问题
Problem
I'm trying to keep a running total of consecutive timestamps (minute frequency). I currently have a way of taking a cumulative sum and resetting it on the condition that two columns do not match, but its done with a for loop. I was wondering if there is a way to do this without the loop.
Code
cb_arbitrage['shift'] = cb_arbitrage.index.shift(1, freq='T')
Returns:
cccccccc bbbbbbbb cb_spread shift
timestamp
2017-07-07 18:23:00 2535.002000 2524.678462 10.323538 2017-07-07 18:24:00
2017-07-07 18:24:00 2535.007826 2523.297619 11.710207 2017-07-07 18:25:00
2017-07-07 18:25:00 2535.004167 2524.391000 10.613167 2017-07-07 18:26:00
2017-07-07 18:26:00 2534.300000 2521.838667 12.461333 2017-07-07 18:27:00
2017-07-07 18:27:00 2530.231429 2520.195625 10.035804 2017-07-07 18:28:00
2017-07-07 18:28:00 2529.444667 2518.782143 10.662524 2017-07-07 18:29:00
2017-07-07 18:29:00 2528.988000 2518.802963 10.185037 2017-07-07 18:30:00
2017-07-07 18:59:00 2514.403367 2526.473333 12.069966 2017-07-07 19:00:00
2017-07-07 19:01:00 2516.410000 2528.980000 12.570000 2017-07-07 19:02:00
Then I do the following:
cb_arbitrage['shift'] = cb_arbitrage['shift'].shift(1)

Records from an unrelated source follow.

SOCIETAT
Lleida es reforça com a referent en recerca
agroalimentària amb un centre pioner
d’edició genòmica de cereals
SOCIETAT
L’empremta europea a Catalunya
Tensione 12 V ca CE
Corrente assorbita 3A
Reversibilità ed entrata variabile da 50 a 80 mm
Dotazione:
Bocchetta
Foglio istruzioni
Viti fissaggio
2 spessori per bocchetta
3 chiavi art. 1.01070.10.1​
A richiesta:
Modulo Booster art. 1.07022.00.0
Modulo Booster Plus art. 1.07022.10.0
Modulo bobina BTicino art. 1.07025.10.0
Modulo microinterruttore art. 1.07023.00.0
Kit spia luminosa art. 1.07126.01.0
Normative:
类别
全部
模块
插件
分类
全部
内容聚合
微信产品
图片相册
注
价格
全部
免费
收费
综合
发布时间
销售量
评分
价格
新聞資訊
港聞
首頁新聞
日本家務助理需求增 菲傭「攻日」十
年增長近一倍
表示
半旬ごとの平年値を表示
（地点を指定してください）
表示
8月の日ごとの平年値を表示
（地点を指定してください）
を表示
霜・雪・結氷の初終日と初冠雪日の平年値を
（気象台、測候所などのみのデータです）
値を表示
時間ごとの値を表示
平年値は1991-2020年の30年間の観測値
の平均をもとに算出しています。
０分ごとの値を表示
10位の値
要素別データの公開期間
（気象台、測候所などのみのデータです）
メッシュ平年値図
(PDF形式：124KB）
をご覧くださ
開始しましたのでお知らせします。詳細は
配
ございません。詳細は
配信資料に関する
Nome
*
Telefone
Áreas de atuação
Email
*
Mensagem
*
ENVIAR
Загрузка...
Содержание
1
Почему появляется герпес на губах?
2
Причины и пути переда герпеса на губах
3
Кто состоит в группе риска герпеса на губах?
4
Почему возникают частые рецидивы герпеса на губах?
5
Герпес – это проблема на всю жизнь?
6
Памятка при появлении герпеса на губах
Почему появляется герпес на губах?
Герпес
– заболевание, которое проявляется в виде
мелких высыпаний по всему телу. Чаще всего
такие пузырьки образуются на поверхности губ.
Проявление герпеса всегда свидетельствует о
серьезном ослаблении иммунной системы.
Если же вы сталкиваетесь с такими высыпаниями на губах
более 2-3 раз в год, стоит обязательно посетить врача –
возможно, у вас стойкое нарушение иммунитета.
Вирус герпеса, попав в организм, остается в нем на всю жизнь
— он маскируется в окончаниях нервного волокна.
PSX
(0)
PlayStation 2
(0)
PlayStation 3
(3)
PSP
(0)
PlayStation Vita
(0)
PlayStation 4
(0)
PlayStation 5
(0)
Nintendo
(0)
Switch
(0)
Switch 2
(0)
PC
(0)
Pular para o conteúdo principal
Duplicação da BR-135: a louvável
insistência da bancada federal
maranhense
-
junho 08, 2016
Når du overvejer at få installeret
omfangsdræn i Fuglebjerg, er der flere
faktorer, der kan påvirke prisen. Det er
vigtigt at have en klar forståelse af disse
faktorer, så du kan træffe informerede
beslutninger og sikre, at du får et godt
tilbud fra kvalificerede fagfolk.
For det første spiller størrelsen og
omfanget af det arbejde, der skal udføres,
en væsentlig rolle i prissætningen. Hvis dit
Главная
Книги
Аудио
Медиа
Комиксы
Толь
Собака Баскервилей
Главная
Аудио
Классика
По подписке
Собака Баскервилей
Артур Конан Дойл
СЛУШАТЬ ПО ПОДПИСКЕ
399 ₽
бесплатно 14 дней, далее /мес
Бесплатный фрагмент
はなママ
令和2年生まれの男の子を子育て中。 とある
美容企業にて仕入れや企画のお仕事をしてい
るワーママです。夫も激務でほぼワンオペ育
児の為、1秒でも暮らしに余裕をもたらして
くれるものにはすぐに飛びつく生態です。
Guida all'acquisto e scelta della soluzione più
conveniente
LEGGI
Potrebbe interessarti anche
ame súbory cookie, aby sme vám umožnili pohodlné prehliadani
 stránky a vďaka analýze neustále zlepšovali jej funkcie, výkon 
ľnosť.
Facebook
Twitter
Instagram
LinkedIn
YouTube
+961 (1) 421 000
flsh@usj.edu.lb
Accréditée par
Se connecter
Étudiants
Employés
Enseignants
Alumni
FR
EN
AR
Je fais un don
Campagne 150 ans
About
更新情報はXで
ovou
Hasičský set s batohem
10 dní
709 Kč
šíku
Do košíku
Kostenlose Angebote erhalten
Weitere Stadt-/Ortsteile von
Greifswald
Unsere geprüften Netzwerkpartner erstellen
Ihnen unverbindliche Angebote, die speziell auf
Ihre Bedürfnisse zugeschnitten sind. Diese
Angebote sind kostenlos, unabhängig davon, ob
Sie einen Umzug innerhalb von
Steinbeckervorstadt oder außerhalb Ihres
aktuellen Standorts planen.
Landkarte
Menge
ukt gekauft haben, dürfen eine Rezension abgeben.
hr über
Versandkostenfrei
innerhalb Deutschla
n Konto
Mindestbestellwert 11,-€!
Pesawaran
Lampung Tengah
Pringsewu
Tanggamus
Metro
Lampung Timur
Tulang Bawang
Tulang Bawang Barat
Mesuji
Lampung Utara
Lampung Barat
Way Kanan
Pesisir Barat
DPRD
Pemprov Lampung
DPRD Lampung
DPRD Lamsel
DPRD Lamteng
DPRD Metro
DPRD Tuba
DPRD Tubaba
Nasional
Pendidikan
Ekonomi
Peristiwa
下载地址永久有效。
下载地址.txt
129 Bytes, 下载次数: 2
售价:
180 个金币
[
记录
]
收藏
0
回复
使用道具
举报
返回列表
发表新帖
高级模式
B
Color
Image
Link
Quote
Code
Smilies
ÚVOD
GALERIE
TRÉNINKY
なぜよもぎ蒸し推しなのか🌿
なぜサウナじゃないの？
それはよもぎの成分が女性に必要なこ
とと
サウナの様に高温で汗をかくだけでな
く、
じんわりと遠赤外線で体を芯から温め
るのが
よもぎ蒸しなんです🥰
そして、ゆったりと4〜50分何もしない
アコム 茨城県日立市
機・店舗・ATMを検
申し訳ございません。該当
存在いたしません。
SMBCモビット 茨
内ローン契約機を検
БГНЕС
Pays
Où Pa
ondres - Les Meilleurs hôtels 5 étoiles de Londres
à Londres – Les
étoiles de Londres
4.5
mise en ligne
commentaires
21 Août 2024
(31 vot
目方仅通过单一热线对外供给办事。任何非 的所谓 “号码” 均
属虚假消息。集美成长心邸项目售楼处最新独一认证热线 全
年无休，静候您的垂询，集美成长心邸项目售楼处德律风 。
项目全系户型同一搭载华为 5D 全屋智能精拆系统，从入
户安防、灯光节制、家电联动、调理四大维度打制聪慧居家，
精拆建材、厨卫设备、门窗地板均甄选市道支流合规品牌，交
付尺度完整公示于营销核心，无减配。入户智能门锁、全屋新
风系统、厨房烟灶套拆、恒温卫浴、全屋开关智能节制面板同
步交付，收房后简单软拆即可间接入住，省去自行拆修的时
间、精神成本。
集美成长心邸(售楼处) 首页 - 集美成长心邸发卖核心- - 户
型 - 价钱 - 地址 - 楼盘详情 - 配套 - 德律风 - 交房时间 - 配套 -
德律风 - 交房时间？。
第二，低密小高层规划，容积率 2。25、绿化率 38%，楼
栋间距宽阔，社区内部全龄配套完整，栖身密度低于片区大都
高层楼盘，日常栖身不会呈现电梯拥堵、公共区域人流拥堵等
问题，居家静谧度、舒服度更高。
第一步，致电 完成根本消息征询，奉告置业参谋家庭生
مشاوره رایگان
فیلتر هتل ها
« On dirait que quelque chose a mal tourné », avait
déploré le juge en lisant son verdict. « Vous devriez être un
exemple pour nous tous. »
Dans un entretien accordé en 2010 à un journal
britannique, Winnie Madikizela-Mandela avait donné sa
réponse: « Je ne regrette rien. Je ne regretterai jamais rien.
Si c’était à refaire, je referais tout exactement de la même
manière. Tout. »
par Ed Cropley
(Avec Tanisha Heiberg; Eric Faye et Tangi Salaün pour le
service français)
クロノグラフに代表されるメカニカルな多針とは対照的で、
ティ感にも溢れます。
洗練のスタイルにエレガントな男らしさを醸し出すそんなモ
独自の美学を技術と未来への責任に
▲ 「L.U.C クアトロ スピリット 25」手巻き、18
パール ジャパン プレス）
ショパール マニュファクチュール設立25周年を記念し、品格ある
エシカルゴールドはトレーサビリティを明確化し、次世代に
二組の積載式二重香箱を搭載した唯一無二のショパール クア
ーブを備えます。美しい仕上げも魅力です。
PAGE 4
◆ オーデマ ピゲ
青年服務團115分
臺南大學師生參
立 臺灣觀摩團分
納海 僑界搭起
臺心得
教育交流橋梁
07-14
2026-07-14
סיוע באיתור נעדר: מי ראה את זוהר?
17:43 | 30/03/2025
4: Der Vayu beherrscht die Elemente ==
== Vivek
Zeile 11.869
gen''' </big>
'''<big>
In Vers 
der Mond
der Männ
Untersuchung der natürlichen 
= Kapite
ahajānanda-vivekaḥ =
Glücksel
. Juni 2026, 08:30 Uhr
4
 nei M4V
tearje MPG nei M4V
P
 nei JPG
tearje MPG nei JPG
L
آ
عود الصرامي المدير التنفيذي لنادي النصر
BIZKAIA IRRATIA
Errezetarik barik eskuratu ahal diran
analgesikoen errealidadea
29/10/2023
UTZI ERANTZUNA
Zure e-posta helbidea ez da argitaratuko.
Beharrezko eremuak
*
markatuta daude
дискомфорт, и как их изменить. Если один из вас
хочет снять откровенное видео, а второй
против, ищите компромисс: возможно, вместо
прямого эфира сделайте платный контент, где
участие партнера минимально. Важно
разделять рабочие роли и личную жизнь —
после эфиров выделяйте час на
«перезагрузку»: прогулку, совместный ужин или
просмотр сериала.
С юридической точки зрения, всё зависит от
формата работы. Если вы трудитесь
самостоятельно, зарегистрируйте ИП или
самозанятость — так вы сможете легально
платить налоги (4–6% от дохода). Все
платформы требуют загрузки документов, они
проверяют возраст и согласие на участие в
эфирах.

cb_arbitrage['shift'][0] = cb_arbitrage.index[0]
cb_arbitrage['count'] = 0
Which returns:
cccccccc bbbbbbbb cb_spread shift count
timestamp
2017-07-07 18:23:00 2535.002000 2524.678462 10.323538 2017-07-07 18:23:00 0
2017-07-07 18:24:00 2535.007826 2523.297619 11.710207 2017-07-07 18:24:00 0
2017-07-07 18:25:00 2535.004167 2524.391000 10.613167 2017-07-07 18:25:00 0
2017-07-07 18:26:00 2534.300000 2521.838667 12.461333 2017-07-07 18:26:00 0
2017-07-07 18:27:00 2530.231429 2520.195625 10.035804 2017-07-07 18:27:00 0
2017-07-07 18:28:00 2529.444667 2518.782143 10.662524 2017-07-07 18:28:00 0
2017-07-07 18:29:00 2528.988000 2518.802963 10.185037 2017-07-07 18:29:00 0
2017-07-07 18:59:00 2514.403367 2526.473333 12.069966 2017-07-07 18:30:00 0
2017-07-07 19:01:00 2516.410000 2528.980000 12.570000 2017-07-07 19:00:00 0
Then, the loop to calculate the cumulative sum, with reset:
count = 0
for i, row in cb_arbitrage.iterrows():
if i == cb_arbitrage.loc[i]['shift']:
count += 1
cb_arbitrage.set_value(i, 'count', count)
else:
count = 1
cb_arbitrage.set_value(i, 'count', count)
Which gives me my expected result:
cccccccc bbbbbbbb cb_spread shift count
timestamp
2017-07-07 18:23:00 2535.002000 2524.678462 10.323538 2017-07-07 18:23:00 1
2017-07-07 18:24:00 2535.007826 2523.297619 11.710207 2017-07-07 18:24:00 2
2017-07-07 18:25:00 2535.004167 2524.391000 10.613167 2017-07-07 18:25:00 3
2017-07-07 18:26:00 2534.300000 2521.838667 12.461333 2017-07-07 18:26:00 4
2017-07-07 18:27:00 2530.231429 2520.195625 10.035804 2017-07-07 18:27:00 5
2017-07-07 18:28:00 2529.444667 2518.782143 10.662524 2017-07-07 18:28:00 6
2017-07-07 18:29:00 2528.988000 2518.802963 10.185037 2017-07-07 18:29:00 7
2017-07-07 18:59:00 2514.403367 2526.473333 12.069966 2017-07-07 18:30:00 1
2017-07-07 19:01:00 2516.410000 2528.980000 12.570000 2017-07-07 19:00:00 1
2017-07-07 21:55:00 2499.904560 2510.814000 10.909440 2017-07-07 19:02:00 1
2017-07-07 21:56:00 2500.134615 2510.812857 10.678242 2017-07-07 21:56:00 2
回答1:
You can use the diff
method which finds the difference between the current row and previous row. You can then check and see if this difference is equal to one minute. From here, there is lots of trickery to reset streaks within data.
We first take the cumulative sum of the boolean Series, which gets us close to what we want. To reset the series we multiply this cumulative sum series by the original boolean, since False evaluates as 0.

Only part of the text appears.